Bien évidemment, les orateurs ont rendu l’hommage nécessaire aux sapeurs-pompiers. Au-delà, nous avons relevé quelques points de discussion.

L’enjeu majeur : garder le sapeur-pompier volontaire hors du champ de la réglementation du travail pour éviter un effondrement du volontariat à la française

Selon Catherine Troendle, « plusieurs décisions récentes de la Cour de justice de l’Union européenne ont soulevé la crainte d’une requalification du sapeur-pompier volontaire en travailleur et sa soumission, en conséquence, à la législation du travail, notamment pour ce qui concerne la durée du travail hebdomadaire. (...) l’organisation du secours s’en trouverait bouleversée et sérieusement affaiblie. »
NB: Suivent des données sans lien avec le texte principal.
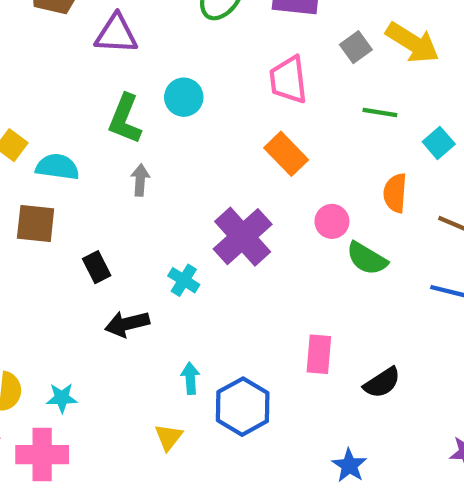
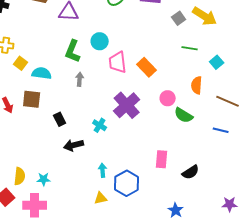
pink trapezoid: (288, 80) -> (118, 62), moved
yellow triangle: (169, 437) -> (101, 198), moved, turned 40

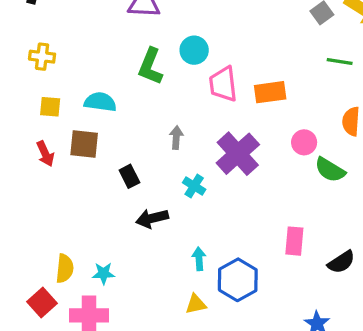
yellow square: (21, 63) -> (50, 107), moved, turned -32
orange rectangle: (147, 67) -> (270, 92), turned -54
gray arrow: (80, 79) -> (176, 138), moved

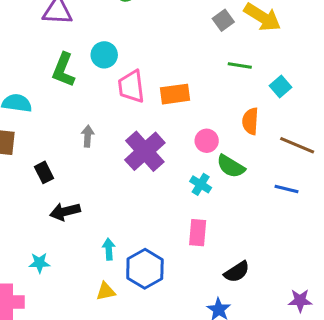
cyan cross: (194, 186) -> (201, 184), moved
black semicircle: (341, 262) -> (237, 272), moved
cyan star: (104, 273) -> (39, 263), moved

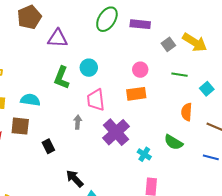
pink trapezoid: (131, 87) -> (96, 100), moved
pink circle: (207, 141) -> (140, 70), moved
cyan cross: (201, 184) -> (144, 154), moved
black arrow: (65, 212) -> (75, 179), moved, turned 60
C’est pour cette raison, selon Éric Doligé, que la loi adoptée « a pour objet essentiel de qualifier juridiquement l’activité des sapeurs-pompiers volontaires comme une activité exercée à titre non professionnel. Il s’agit d’éviter la requalification de celle-ci en activité salariale et, partant, l’application des règles européennes concernant le temps de travail, en particulier celle qui impose un temps de repos de onze heures entre deux périodes de travail, dit “repos de sécurité”, car sa mise en œuvre rendrait impossible le recours à des volontaires qui exercent par ailleurs une activité professionnelle, notamment ceux qui ont le double statut. »

De fait les sapeurs-pompiers ne pourraient pas enchaîner une activité professionnelle et une garde, ce qui obligerait à professionnaliser la plupart des effectifs. Une telle mesure « imposerait le recrutement de près de 61 000 sapeurs-pompiers professionnels, pour un coût global de 2,5 milliards d’euros » (Yvon Collin).

C’est ainsi qu’il faut comprendre la rédaction de l’article 1 de la loi adoptée [4] : « L’activité de sapeur-pompier volontaire, qui repose sur le volontariat et le bénévolat, n’est pas exercée à titre professionnel mais dans des conditions qui lui sont propres. »

Cette absence de temps de repos entre activités volontaire et professionnelle est un facteur de risque professionnel, et d’insécurité juridique, comme l’ont fait remarquer certains sénateurs. Ainsi, quelle serait « la responsabilité du sapeur-pompier volontaire qui, étant retourné à son activité professionnelle au sortir d’une garde sans avoir bénéficié d’un temps de repos serait victime d’un accident du travail » ? (Roland Courteau) Cette question n’a pas reçu de réponse claire en séance.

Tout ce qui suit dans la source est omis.